I wasn't knocked out the first, or even the second time I heard 'III', but after the third listen, I got hooked. Perhaps I thought the vocals a bit underwhelming, lacking some distinctive character. Don't get me wrong; they're still pretty good, melodic and appropriate for the material, but it takes a little time for them to work their way into your psyche. Once that happens though, they gotcha. First song, "What You Give is What You Get" has a good, if understated hook, as well as being a solid dancefloor number with its powerful, pulsing, sequenced 1/16 note format. "Surrender" is the killer track on the album that nearly rivals Electronic's "Disappointed", with a richer arrangement and dynamite hook - "I surrender to you, Lay my weapons aside, I raise my hands up for you, the white flag shows what I would do for you..." Damn! That's good, Really good.

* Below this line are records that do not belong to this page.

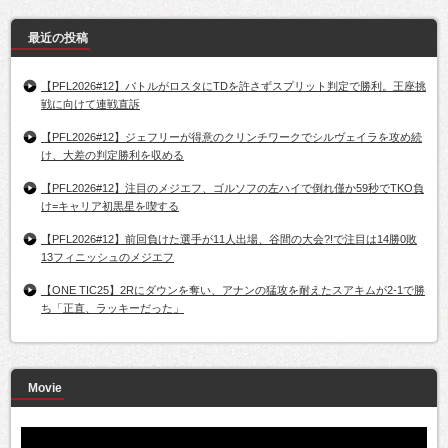
最近の投稿
【PFL2026#12】バトルがロスタにTDを許さずスプリット判定で勝利。王座挑
戦に向けて連戦直訴
【PFL2026#12】ジェフリーが得意のクリンチワークでシルヴェイラを攻め続
け、大差の判定勝利を収める
【PFL2026#12】注目のメジエフ、ゴルソフの左ハイで倒れ僅か59秒でTKO負
け=キャリア初黒星を喫する
【PFL2026#12】前回負けた選手が11人出場、谷間の大会?!で注目は14勝0敗
13フィニッシュのメジエフ
【ONE TIC25】2Rにダウンを奪い、アナンの猛攻を耐えたスアキムが2-1で勝
ち「正直、ラッキーだった」
Movie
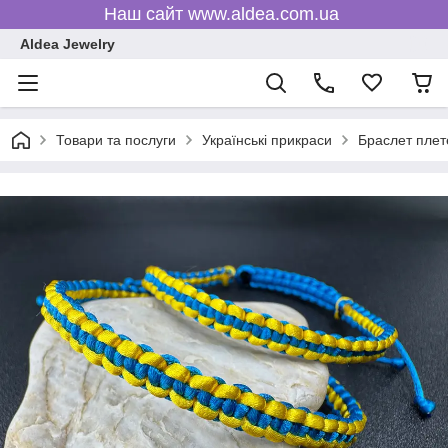
Наш сайт www.aldea.com.ua
Aldea Jewelry
Товари та послуги
Українські прикраси
Браслет плет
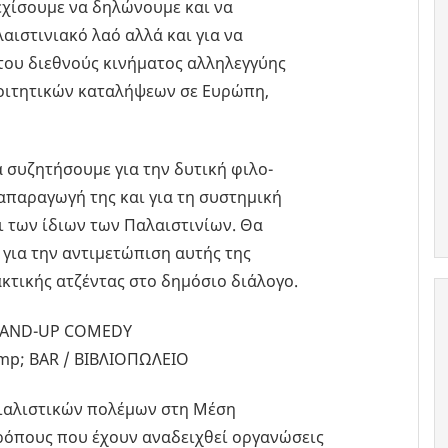
νεχίσουμε να δηλώνουμε και να
ιστινιακό λαό αλλά και για να
 του διεθνούς κινήματος αλληλεγγύης
φοιτητικών καταλήψεων σε Ευρώπη,
α συζητήσουμε για την δυτική φιλο-
παραγωγή της και για τη συστημική
 των ίδιων των Παλαιστινίων. Θα
για την αντιμετώπιση αυτής της
κτικής ατζέντας στο δημόσιο διάλογο.
STAND-UP COMEDY
mp; BAR / ΒΙΒΛΙΟΠΩΛΕΙΟ
ριαλιστικών πολέμων στη Μέση
 τρόπους που έχουν αναδειχθεί οργανώσεις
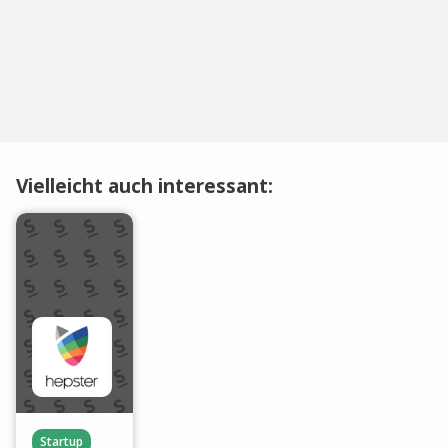
Vielleicht auch interessant:
Startup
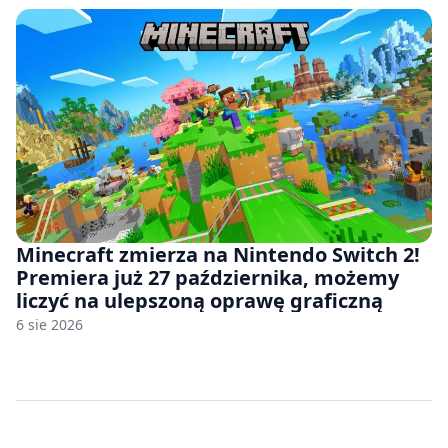
Minecraft zmierza na Nintendo Switch 2!
Premiera już 27 października, możemy
liczyć na ulepszoną oprawę graficzną
6 sie 2026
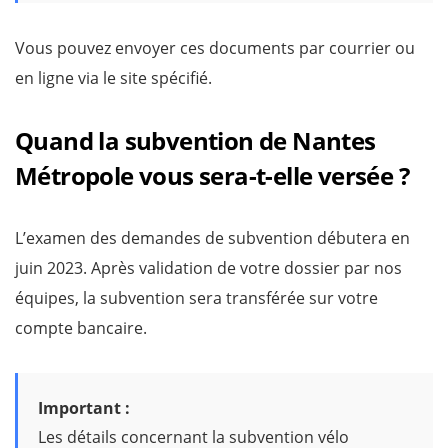
Vous pouvez envoyer ces documents par courrier ou
en ligne via le site spécifié.
Quand la subvention de Nantes
Métropole vous sera-t-elle versée ?
L’examen des demandes de subvention débutera en
juin 2023. Après validation de votre dossier par nos
équipes, la subvention sera transférée sur votre
compte bancaire.
Important :
Les détails concernant la subvention vélo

The song even has a pretty cool bridge. EE changes the groove and tempo, and brings out the big drums for "Other Side of Love" and adds a little guitar to the mix. I'm noticing that thematically, most of these songs seem to be about failed relationships; miscommunication, loss, betrayal, emotional pain, etc. I wouldn't quite call it gothic, but it does have a brooding, melancholy quality to it. Slowing things down a bit, "Dark Winter" is a nice mood piece, but the first real surprise comes with the next track, a cover of Chris Isaak's "Wicked Game". It takes balls for a synthpop band to cover this song, but Erotic Elk certainly has them, and makes this song their own, doing it justice. "Higher", "Would" and "Distorted" are decent enough tracks, but don't pack the punch of some of the previous songs. Then we get the weird 'Burning Down Your House" (nothing to do with Talking Heads). "It wasn't me who burned down your house, it wasn't me who burned your car...but I guess I could do it, just to show you how I feel, 'bout the way that you treat me, and you took advantage of me..." Geez, somebody really done somebody really wrong on this one. Still, it's a powerful number full of intense emotional loathing. Things lighten up a bit on "Seal The Moment", which seems like a bid for reconciliation. "With You" is a brief, dark instrumental, sort of like an intro to "Without You", a song in search of a hook that just can't be found. The finale before the bonus tracks is a nice bittersweet, melodic piano-based ballad that morphs into a full-blown synth orchestral arrangement called "Never Stay the Same".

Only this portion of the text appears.